▶ Given data
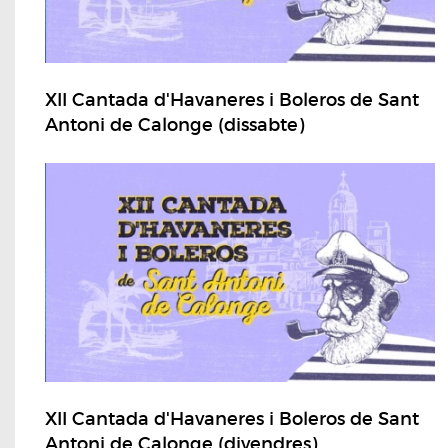
XII Cantada d'Havaneres i Boleros de Sant
Antoni de Calonge (dissabte)
XII Cantada d'Havaneres i Boleros de Sant
Antoni de Calonge (divendres)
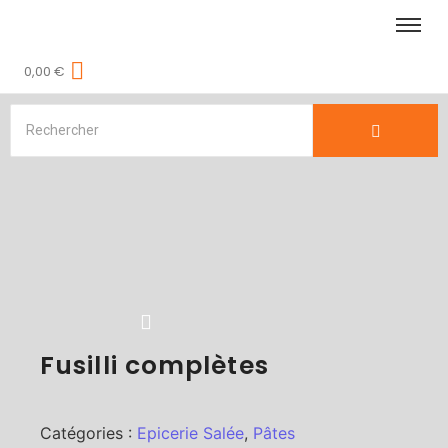
0,00
€
Fusilli complètes
Catégories :
Epicerie Salée
,
Pâtes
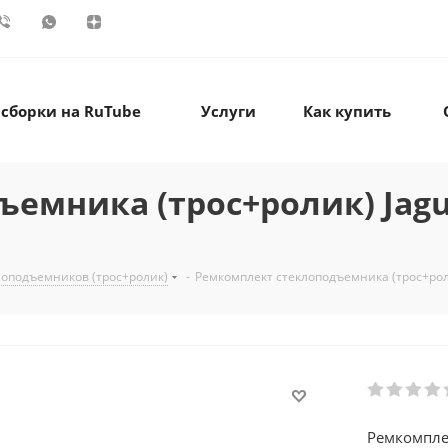
 сборки на RuTube
Услуги
Как купить
мника (трос+ролик) Jaguar
оподъемников (трос+ролик)
-
Ремкомплект стеклоподъемника (трос+ролик
Ремкомпле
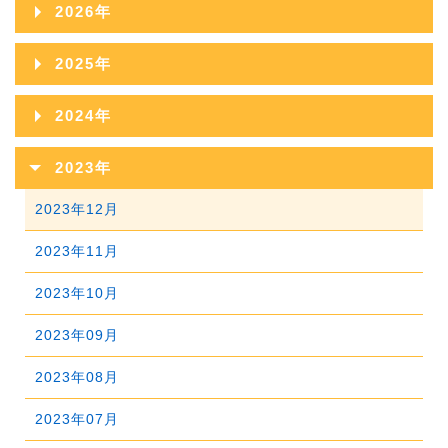
2026年
2026年08月
2025年
2026年07月
2025年12月
2024年
2026年06月
2025年11月
2024年12月
2023年
2026年05月
2025年10月
2024年11月
2023年12月
2026年04月
2025年09月
2024年10月
2023年11月
2026年03月
2025年08月
2024年09月
2023年10月
2026年02月
2025年07月
2024年08月
2023年09月
2026年01月
2025年06月
2024年07月
2023年08月
2025年05月
2024年06月
2023年07月
2025年04月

▶ What is needed
The copy should hold exactly the lines from the line containing "мника (трос+ролик) Jaguar" through the last line of the records, both included, and no pictures or other lines.

▶ Your solution
мника (трос+ролик) Jaguar
оподъемников (трос+ролик)
-
Ремкомплект стеклоподъемника (трос+ролик
Ремкомпле
2026年
2026年08月
2025年
2026年07月
2025年12月
2024年
2026年06月
2025年11月
2024年12月
2023年
2026年05月
2025年10月
2024年11月
2023年12月
2026年04月
2025年09月
2024年10月
2023年11月
2026年03月
2025年08月
2024年09月
2023年10月
2026年02月
2025年07月
2024年08月
2023年09月
2026年01月
2025年06月
2024年07月
2023年08月
2025年05月
2024年06月
2023年07月
2025年04月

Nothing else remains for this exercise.